Önceleri alttan alta seslendirilen bu aidiyet, HDP’li vekillerin Öcalan’ın fotoğrafını miting meydanına astırmak için polisle kavga etmesi ile iyice gün yüzüne çıktı.
Aynı HDP, ‘önderimiz’ dediği Öcalan’ın talimatlarını, Kandil’i de arkasına alarak sulandırmaya çalışmıyor mu?
Tüm bu ayak oyunlarını yaparken, eş zamanlı, “Biz herkesin partisiyiz” söylemine, PKK dışındaki unsurları da ikna etmeye çalışıyor.
Koyu ve katı bir ırkçılığın gölgesinde demokrasi yeşertmeye çalışan HDP bu gayretinde yalnız değil.
Kandil’in dışında bazı önemli gazeteciler ve siyasi partilerden lojistik destek aldığı açıkça görülüyor.
HDP Lideri Selahattin Demirtaş’ın sık sık bir araya geldiği sözde merkezde yazan gazetecilere baktığımız zaman fotoğraf biraz daha netleşiyor.
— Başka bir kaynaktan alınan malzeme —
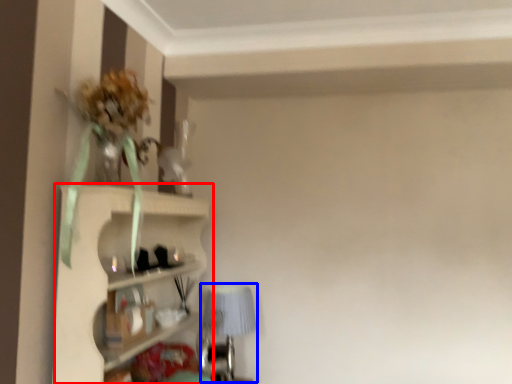 Question: Which object appears closest to the camera in this image, shelf (highlighted by a red box) or table lamp (highlighted by a blue box)?

Choices:
 (A) shelf
 (B) table lamp

Answer: (A) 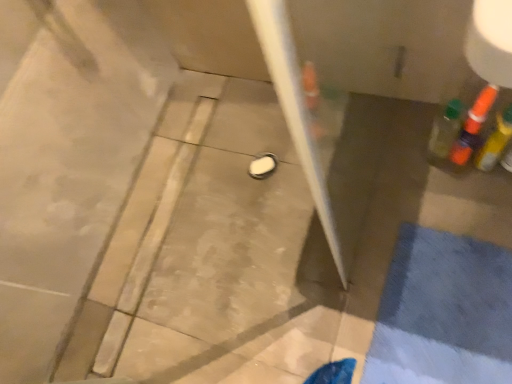 At what (x,y) coordinates should I click in order to perform the action: click on vacant space to the left of translucent orange bottle at right, which appears as the 1th bottle when viewed from the right. Please return your answer as a coordinate pair (x, y). This screenshot has width=512, height=384. Looking at the image, I should click on (444, 194). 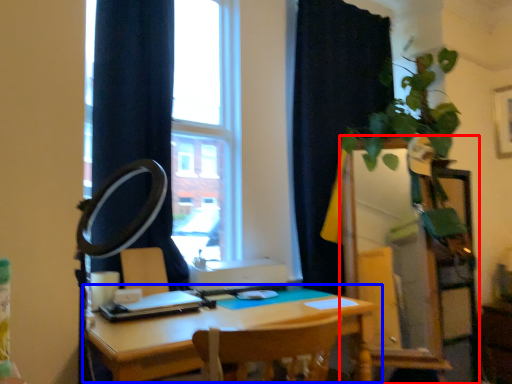 Question: Which of the following is the farthest to the observer, dresser (highlighted by a red box) or table (highlighted by a blue box)?

Choices:
 (A) dresser
 (B) table

Answer: (A) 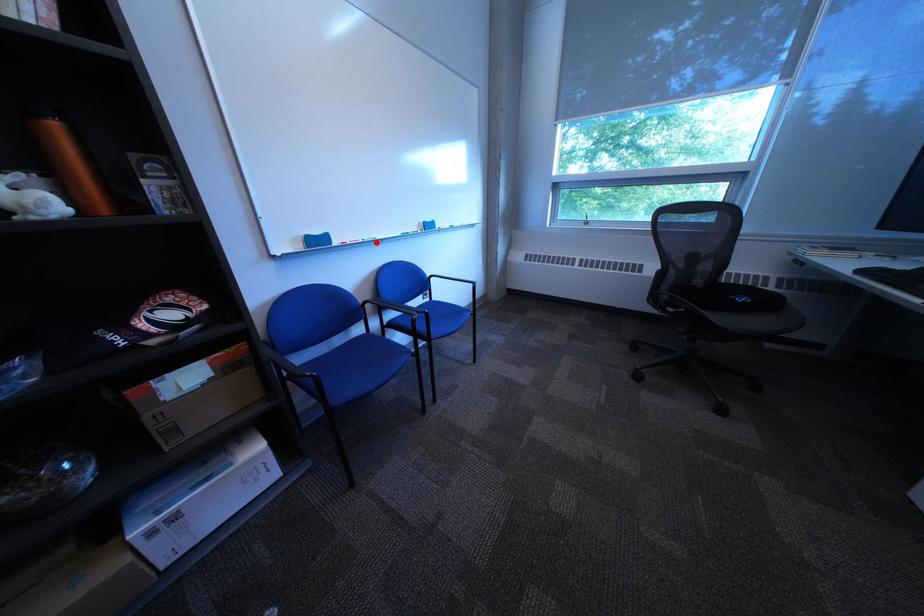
Bu gazetecilerin bir bölümü, HDP’nin izlediği siyaset anlayışını benimserken, diğer kısmı, mevcut iktidarın yıkılması için HDP’ye destek veriyor.
Bu stratejik ortaklığa katkı veren siyasi partiler de var.
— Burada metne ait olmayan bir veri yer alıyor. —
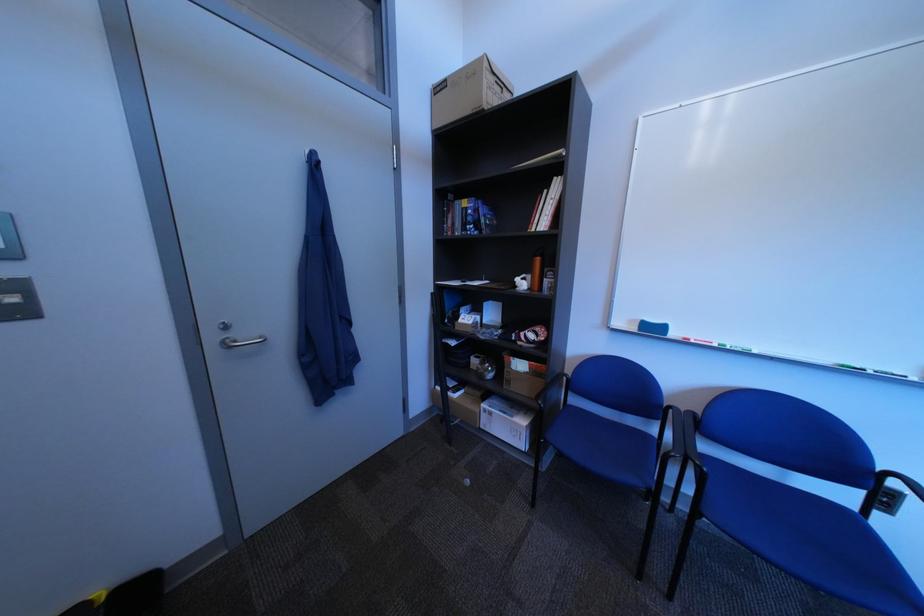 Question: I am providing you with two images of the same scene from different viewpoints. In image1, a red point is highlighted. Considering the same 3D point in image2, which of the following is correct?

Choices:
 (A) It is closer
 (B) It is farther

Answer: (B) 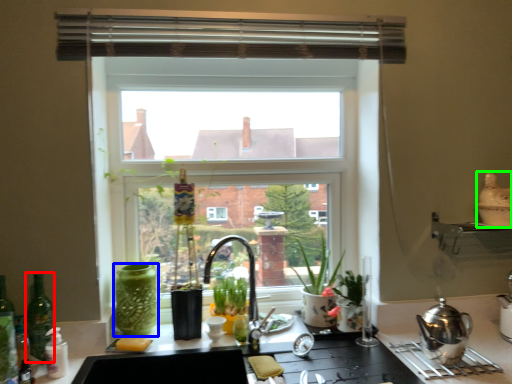 Question: Estimate the real-world distances between objects in this image. Which object is farther from bottle (highlighted by a red box), glass vase (highlighted by a blue box) or appliance (highlighted by a green box)?

Choices:
 (A) glass vase
 (B) appliance

Answer: (B) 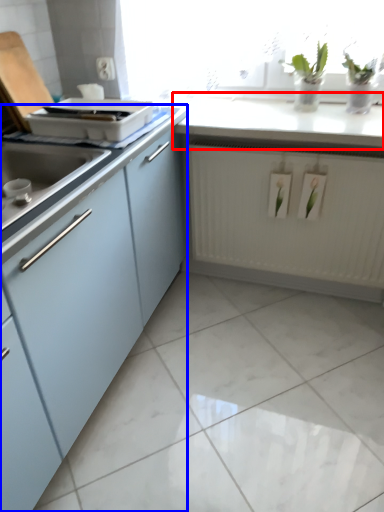 Question: Which point is further to the camera, countertop (highlighted by a red box) or cabinetry (highlighted by a blue box)?

Choices:
 (A) countertop
 (B) cabinetry

Answer: (A)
CHP’nin bazı üst düzey yöneticilerinin, deşifre olmamış HDP’lileri aday göstermek için çalıştığı biliniyor.
Kılıçdaroğlu’nun basına kapalı bir toplantıda, HDP için, “Irkçı bir parti” dediğini biliyorum ama CHP Liderinin bazı yardımcılarının HDP’ye çalışmasının izahını nasıl yapacağız?
İktidar karşıtı çevreler açısından şunu anlamak mümkün;
Hükümet gitsin, biz ya da bizim gibi düşünenler gelsin.
Demokrasi içinde bu düşünce elbette saygıya değer ve makul bir karşı söylem ama, “iktidar ne pahasına olursa olsun gitsin” yaklaşımını realize edemiyorum.
HDP ne yazık ki henüz demokrasiyi içselleştirmeyi başarmış bir siyasi parti değil.
Kendisini demokrat olarak tanımlayan unsurların, demokrasiyi içine sindirmeyen bir siyasi partiyi, sırf beğenmediği bir iktidar gitsin diye desteklemesi demokrasinin intiharı değil mi?
Çıplak bir sorum var;
Bazı yerlerde CHP’ye vekillik için hiç başvuru olmadı?
Tesadüfe bakın ki, o bölgelerde HDP’nin ciddi oyu var!